Presa de una depresión sin fondo, Eustorgio se ausentó. El estado de "su" jardín le resultaba insoportable. Distintos talantes melancólicos se adueñaron de todos en la casa. La servidumbre, qué paradoja, y excepto el jardinero sentimental, la libró mejor. Ellos podían irse a bañar a la colonia Argentina, en la vecindad donde vivían Trino, Josefina y una hermana de Arcángela. Por Tacuba sí salía agua de las regaderas.

De la familia, la abuela se las arregló mejor que nadie, aferrándose a un agua de Vichy que bebió en su juventud. "Gruesa en la boca, tomaba forma y sabía a montaña", recordaba, postrada en el chaise longue, agitando de vez en cuando su abanico de nácar con la resignación de quien ha resistido una Revolución. ƑNo hasta la habían escondido junto con sus hermanas en un sótano de Coyoacán cuando entraron Zapata y sus tropas a la capital, no se las fueran a robar? Su fastidio fingido quería decirnos: "sé sobrevivir, una simple falta de agua no me espanta". Tomé su partido mediante la contemplación lacónica de las sombras contra el tinaco, que me mostró una linterna mágica como la que años después me develaría los secretos de Praga en el Teatro Orientación.

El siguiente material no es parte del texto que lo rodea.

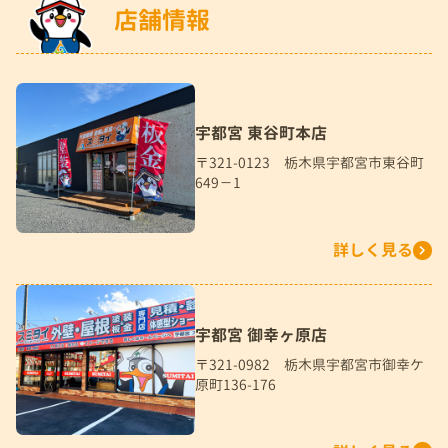
店舗情報
宇都宮 東谷町本店
〒321-0123 栃木県宇都宮市東谷町
649－1
詳しく見る
宇都宮 御幸ヶ原店
〒321-0982 栃木県宇都宮市御幸ケ
原町136-176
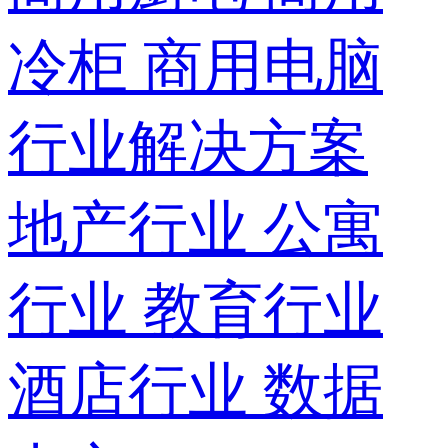
冷柜
商用电脑
行业解决方案
地产行业
公寓
行业
教育行业
酒店行业
数据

Gracias a mi postura en la azotea, fui el primero en escuchar, al cabo de incontables días, el retorno del suministro. Primero tímido, eyaculante; luego decidido, torrencial y firme. Corrí abajo sin acordarme de beber. Con tan malas noticias que recorren el mundo a diario, experimenté el placer supremo de llevar una buena nueva.

El baño a manguerazos en el jardín fue bien bonito. Hasta Arcángela se animó, quizás aprovechando la ausencia de Eustorgio. De otra forma no hubiera permitido untársele al vestido, por lo regular guango. Descubrí que tenía más chichi de la que parecía, y mi infancia entró en un declive prometedor.